Gas prices rebound as demand increases
Gas prices rebounded slightly on Thursday amid unseasonably high demand and unplanned UK maintenance.
After three consecutive days of downward momentum all curve contracts posted small gains when compared to their previous close, with prices at the front-end lifting circa 0.06p/kWh day-on-day.
A tighter supply and demand dynamic was likely the primary driver throughout the session. Data from National Gas shows demand totaled 395.1mcm across the gas-day, well above the seasonal norm of 297.7mcm, with strong heating-related demand and high gas-fired power generation squeezing supplies.
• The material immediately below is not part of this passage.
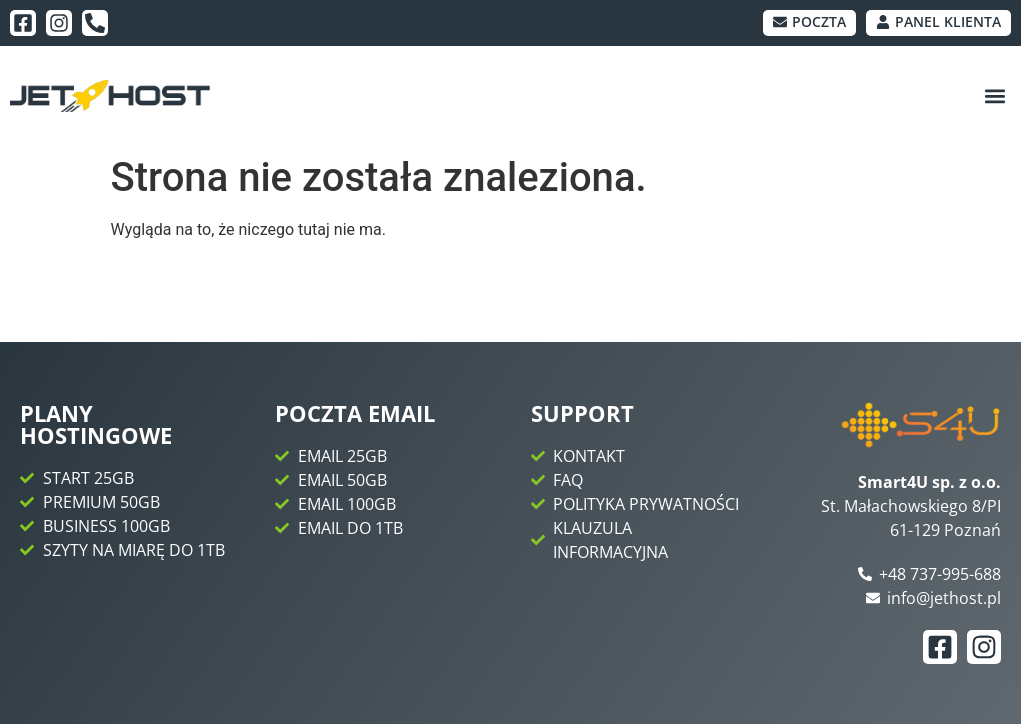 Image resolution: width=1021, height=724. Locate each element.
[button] (994, 96)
Further pressure came from capacity restrictions at the UK’s Elgin Franklin and Perenco Bacton facilities totalling 10.8mcm, although both unplanned outages are expected to be resolved by this evening.
In other news, a severe cold weather event affecting the Southern United States region has prompted operators at the Freeport and Cameron LNG terminals (among others) to delay and/or cancel some cargoes, which could limit US LNG exports to Europe in the short-term.
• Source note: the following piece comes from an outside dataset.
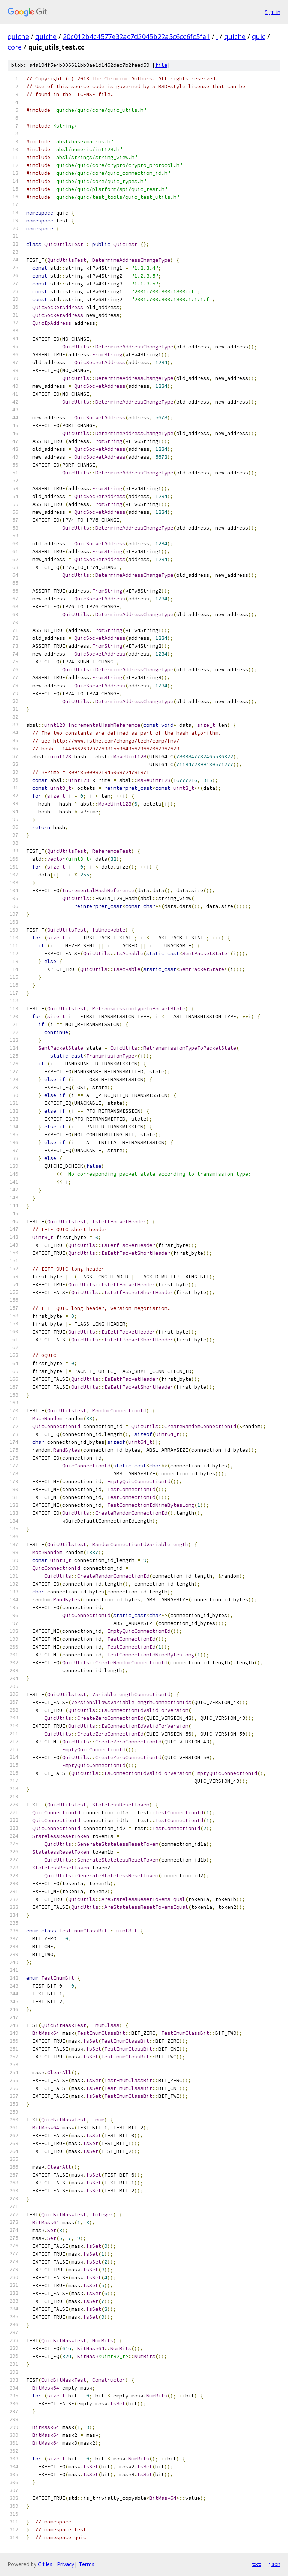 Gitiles (45, 2564)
Key contracts continue to edge higher this morning, with both the front-month and front-season contracts currently being offered circa 0.03p/kWh above their previous settlement, at time of writing.
If we check the latest half hourly period at the time of writing (08:30 – 09:00), electricity demand is currently 45.61 GW’s in the UK.
Wind generation is currently contributing just over 32% of the UK’s total electricity demand.
Specifically, 32.43% (14.93 GW’s) of the UK’s total electricity is being generated from wind turbines currently with gas contributing 22.68 GW’s (49.25%).